1. Stop doing that thing where you rotate your head and flash a cheesy grin to the camera as you’re introduced. It makes you look like an android. Tonight you guessed wrong and grinned at the wrong camera. I cringed.

2. I think I speak for many people in the press corps when I say we’ve been trying harder to get you nominated than you have. Ron Brownstein and Larry King practically begged you tonight to give voters a reason not to choose Kerry. And what was your answer? “He’s a good man. … He’d make a good president.” You said your position was the same as Kerry’s, even when his position (on amending the Constitution to let foreign-born U.S. citizens become president) was that he hadn’t formulated a position. Why don’t you save us a lot of time and cut the ad for him, already?

3. For the first time I can remember, you lost the nice-guy contest. You looked more uncomfortable with Kerry than he did with you. Your poke at him for not giving a direct answer to the DOMA question looked cheap. “You need to let me finish first” was also an unhelpful outburst. Why the nerves? Stop acting like a loser or you’ll end up being one.

4. Kerry really stuck it to you on that question about whether the two of you regretted your votes for the Iraq resolution. He let you go first, then pulled an Edwards, poking fun at your elaborate reply by starting out with a one-word alternative answer: “No.” His answer got more complicated, but that’s the point. Remember your rule: Short answer first.

5. Good job boning up on DOMA. Next, try studying up on Jean-Bertrand Aristide and the rotation of our Army divisions. Kerry kicked your rear end on that stuff.

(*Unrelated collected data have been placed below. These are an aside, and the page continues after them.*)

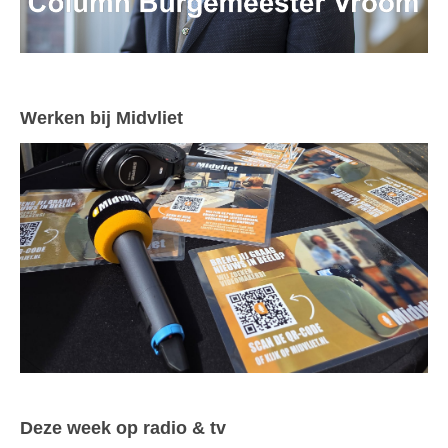
Werken bij Midvliet
Deze week op radio & tv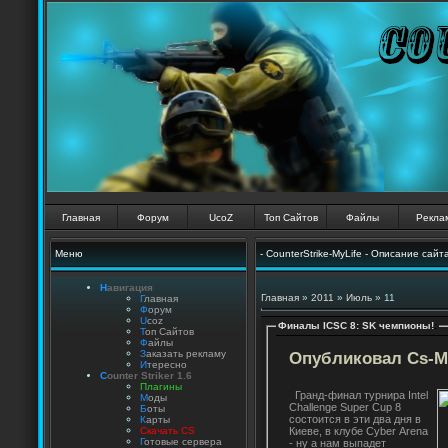
Главная
Форум
UcoZ
Топ Сайтов
Файлы
Рекла
Меню
- CounterStrike-MyLife - Описание сайт
Н
авигация
Главная
»
2011
»
Июль
»
11
Г
лавная
Ф
орум
U
coz
Финалы ICSC 8: SK чемпионы!
:
Т
оп Сайтов
Ф
айлы
З
аказать рекламу
Опубликовал Cs-My
И
тересно
C
ounter Striker 1.6
П
лагины
Гранд-финал турнира Intel
М
оды
Challenge Super Cup 8
Б
оты
состоится в эти два дня в
К
арты
Киеве, в клубе Cyber Arena
Скачать CS
Г
отовые сервера
- ну а нам выпадет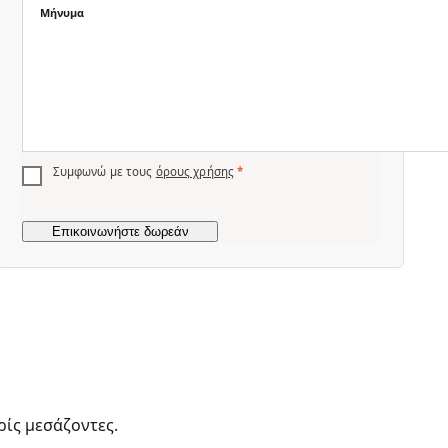
Μήνυμα
Συμφωνώ με τους
όρους χρήσης
*
ρίς μεσάζοντες.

6. So, when you answered that question about Haiti by praising the diplomatic missions of Jimmy Carter and Sam Nunn, that wasn’t a sop to Georgia, was it?

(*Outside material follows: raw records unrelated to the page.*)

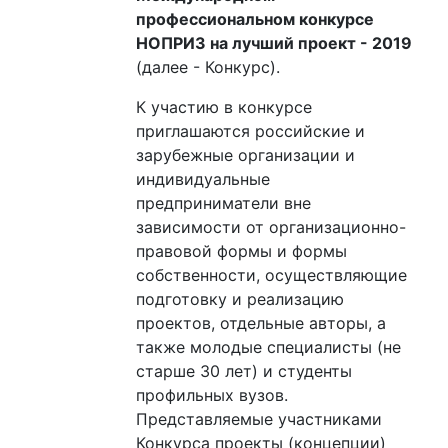
профессиональном конкурсе
НОПРИЗ на лучший проект - 2019
(далее - Конкурс).
К участию в конкурсе
приглашаются российские и
зарубежные организации и
индивидуальные
предприниматели вне
зависимости от организационно-
правовой формы и формы
собственности, осуществляющие
подготовку и реализацию
проектов, отдельные авторы, а
также молодые специалисты (не
старше 30 лет) и студенты
профильных вузов.
Представляемые участниками
Конкурса проекты (концепции)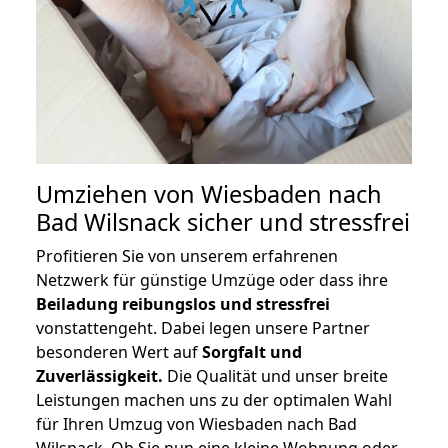
Umziehen von
Wiesbaden nach
Bad Wilsnack
sicher und stressfrei
Profitieren Sie von unserem erfahrenen
Netzwerk für günstige Umzüge oder dass ihre
Beiladung reibungslos und stressfrei
vonstattengeht. Dabei legen unsere Partner
besonderen Wert auf
Sorgfalt und
Zuverlässigkeit.
Die Qualität und unser breite
Leistungen machen uns zu der optimalen Wahl
für Ihren Umzug von Wiesbaden nach Bad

7. Nice comeback on health care. Kerry patronizingly said your plan could become “parts of a larger approach,” namely his. You, after scowling at this remark, replied that health care was “part of a bigger frame” that included retirement savings and homeownership for the middle class, which is where you put the extra money instead.

8. Keep rehearsing that list of trade agreements on which you voted no and Kerry voted yes. He practically choked in disbelief, with justification, when you said you campaigned against NAFTA. Your campaign was in 1998, five years after Kerry and other senators had to vote on it, while you were pleasantly practicing law. Opposing NAFTA in 1998 was like opposing the Iraq war in 2004. Everything’s easier in hindsight.

To Dennis Kucinich:

I think your agenda is nuts, but you were so right about offering the only substantive differences in this debate. While the panelists implored Kerry and Edwards to disagree, you distinguished yourself from both of them on NAFTA, gay marriage, health care, and Iraq. Yet it was you, not Edwards, to whom King directed the question, “Why are you here?” And we journalists call this a debate? Maybe we’re nuts, too.

To Al Sharpton:

As usual, you delivered the best lines of the evening: 1) “Let’s make a constitutional amendment against presidents that lie.” And 2) “The issue in 2004 is not if gays marry. The issue is not who you go to bed with. The issue is whether either of you [has] a job when you get up in the morning.” Funny stuff. But the bottom line isn’t who you laugh with on Thursday night. It’s who you vote for on Tuesday morning.